Collected data
------------------------------------------------

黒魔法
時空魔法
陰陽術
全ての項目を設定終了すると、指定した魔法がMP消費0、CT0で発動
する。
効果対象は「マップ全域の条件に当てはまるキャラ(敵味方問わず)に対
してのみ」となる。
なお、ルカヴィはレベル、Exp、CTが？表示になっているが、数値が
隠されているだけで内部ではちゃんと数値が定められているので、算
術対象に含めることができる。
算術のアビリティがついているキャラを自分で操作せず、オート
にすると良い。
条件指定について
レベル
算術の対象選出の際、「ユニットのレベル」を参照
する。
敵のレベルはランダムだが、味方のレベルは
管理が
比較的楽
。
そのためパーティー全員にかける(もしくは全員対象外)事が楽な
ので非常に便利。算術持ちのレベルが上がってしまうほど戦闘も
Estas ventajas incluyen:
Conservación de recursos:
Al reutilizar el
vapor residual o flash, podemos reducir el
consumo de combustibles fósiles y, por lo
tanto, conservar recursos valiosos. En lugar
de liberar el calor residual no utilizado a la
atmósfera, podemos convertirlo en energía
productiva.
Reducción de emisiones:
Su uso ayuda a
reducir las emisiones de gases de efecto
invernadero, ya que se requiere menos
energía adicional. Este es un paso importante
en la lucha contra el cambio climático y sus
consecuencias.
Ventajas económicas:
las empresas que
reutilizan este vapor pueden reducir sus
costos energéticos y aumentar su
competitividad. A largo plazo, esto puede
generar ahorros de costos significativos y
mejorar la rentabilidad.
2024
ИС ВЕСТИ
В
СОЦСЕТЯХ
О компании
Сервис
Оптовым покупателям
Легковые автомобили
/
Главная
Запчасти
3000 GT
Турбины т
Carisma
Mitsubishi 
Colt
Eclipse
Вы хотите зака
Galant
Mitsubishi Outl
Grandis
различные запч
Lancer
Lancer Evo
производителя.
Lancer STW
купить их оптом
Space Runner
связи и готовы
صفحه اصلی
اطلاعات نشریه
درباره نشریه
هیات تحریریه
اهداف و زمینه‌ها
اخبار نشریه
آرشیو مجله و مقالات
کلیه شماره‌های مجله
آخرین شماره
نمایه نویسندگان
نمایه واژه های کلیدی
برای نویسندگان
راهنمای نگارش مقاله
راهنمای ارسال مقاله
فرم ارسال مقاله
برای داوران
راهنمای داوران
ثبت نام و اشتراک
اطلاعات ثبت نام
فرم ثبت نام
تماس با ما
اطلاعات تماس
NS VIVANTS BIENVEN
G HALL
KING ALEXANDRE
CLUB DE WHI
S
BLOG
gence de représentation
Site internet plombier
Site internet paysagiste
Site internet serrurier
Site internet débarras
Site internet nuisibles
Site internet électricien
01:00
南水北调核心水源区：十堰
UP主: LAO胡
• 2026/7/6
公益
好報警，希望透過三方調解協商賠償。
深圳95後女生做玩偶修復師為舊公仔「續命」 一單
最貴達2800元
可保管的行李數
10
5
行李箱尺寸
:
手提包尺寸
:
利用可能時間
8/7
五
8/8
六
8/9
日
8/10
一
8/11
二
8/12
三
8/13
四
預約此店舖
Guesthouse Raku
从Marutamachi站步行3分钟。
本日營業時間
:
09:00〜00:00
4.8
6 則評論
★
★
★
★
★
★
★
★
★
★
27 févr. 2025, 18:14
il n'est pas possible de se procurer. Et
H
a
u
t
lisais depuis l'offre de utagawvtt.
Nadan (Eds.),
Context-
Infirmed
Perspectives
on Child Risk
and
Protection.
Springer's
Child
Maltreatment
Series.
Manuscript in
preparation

------------------------------------------------

Could you give the records again, exactly as they appear?

黒魔法
時空魔法
陰陽術
全ての項目を設定終了すると、指定した魔法がMP消費0、CT0で発動
する。
効果対象は「マップ全域の条件に当てはまるキャラ(敵味方問わず)に対
してのみ」となる。
なお、ルカヴィはレベル、Exp、CTが？表示になっているが、数値が
隠されているだけで内部ではちゃんと数値が定められているので、算
術対象に含めることができる。
算術のアビリティがついているキャラを自分で操作せず、オート
にすると良い。
条件指定について
レベル
算術の対象選出の際、「ユニットのレベル」を参照
する。
敵のレベルはランダムだが、味方のレベルは
管理が
比較的楽
。
そのためパーティー全員にかける(もしくは全員対象外)事が楽な
ので非常に便利。算術持ちのレベルが上がってしまうほど戦闘も
Estas ventajas incluyen:
Conservación de recursos:
Al reutilizar el
vapor residual o flash, podemos reducir el
consumo de combustibles fósiles y, por lo
tanto, conservar recursos valiosos. En lugar
de liberar el calor residual no utilizado a la
atmósfera, podemos convertirlo en energía
productiva.
Reducción de emisiones:
Su uso ayuda a
reducir las emisiones de gases de efecto
invernadero, ya que se requiere menos
energía adicional. Este es un paso importante
en la lucha contra el cambio climático y sus
consecuencias.
Ventajas económicas:
las empresas que
reutilizan este vapor pueden reducir sus
costos energéticos y aumentar su
competitividad. A largo plazo, esto puede
generar ahorros de costos significativos y
mejorar la rentabilidad.
2024
ИС ВЕСТИ
В
СОЦСЕТЯХ
О компании
Сервис
Оптовым покупателям
Легковые автомобили
/
Главная
Запчасти
3000 GT
Турбины т
Carisma
Mitsubishi 
Colt
Eclipse
Вы хотите зака
Galant
Mitsubishi Outl
Grandis
различные запч
Lancer
Lancer Evo
производителя.
Lancer STW
купить их оптом
Space Runner
связи и готовы
صفحه اصلی
اطلاعات نشریه
درباره نشریه
هیات تحریریه
اهداف و زمینه‌ها
اخبار نشریه
آرشیو مجله و مقالات
کلیه شماره‌های مجله
آخرین شماره
نمایه نویسندگان
نمایه واژه های کلیدی
برای نویسندگان
راهنمای نگارش مقاله
راهنمای ارسال مقاله
فرم ارسال مقاله
برای داوران
راهنمای داوران
ثبت نام و اشتراک
اطلاعات ثبت نام
فرم ثبت نام
تماس با ما
اطلاعات تماس
NS VIVANTS BIENVEN
G HALL
KING ALEXANDRE
CLUB DE WHI
S
BLOG
gence de représentation
Site internet plombier
Site internet paysagiste
Site internet serrurier
Site internet débarras
Site internet nuisibles
Site internet électricien
01:00
南水北调核心水源区：十堰
UP主: LAO胡
• 2026/7/6
公益
好報警，希望透過三方調解協商賠償。
深圳95後女生做玩偶修復師為舊公仔「續命」 一單
最貴達2800元
可保管的行李數
10
5
行李箱尺寸
:
手提包尺寸
:
利用可能時間
8/7
五
8/8
六
8/9
日
8/10
一
8/11
二
8/12
三
8/13
四
預約此店舖
Guesthouse Raku
从Marutamachi站步行3分钟。
本日營業時間
:
09:00〜00:00
4.8
6 則評論
★
★
★
★
★
★
★
★
★
★
27 févr. 2025, 18:14
il n'est pas possible de se procurer. Et
H
a
u
t
lisais depuis l'offre de utagawvtt.
Nadan (Eds.),
Context-
Infirmed
Perspectives
on Child Risk
and
Protection.
Springer's
Child
Maltreatment
Series.
Manuscript in
preparation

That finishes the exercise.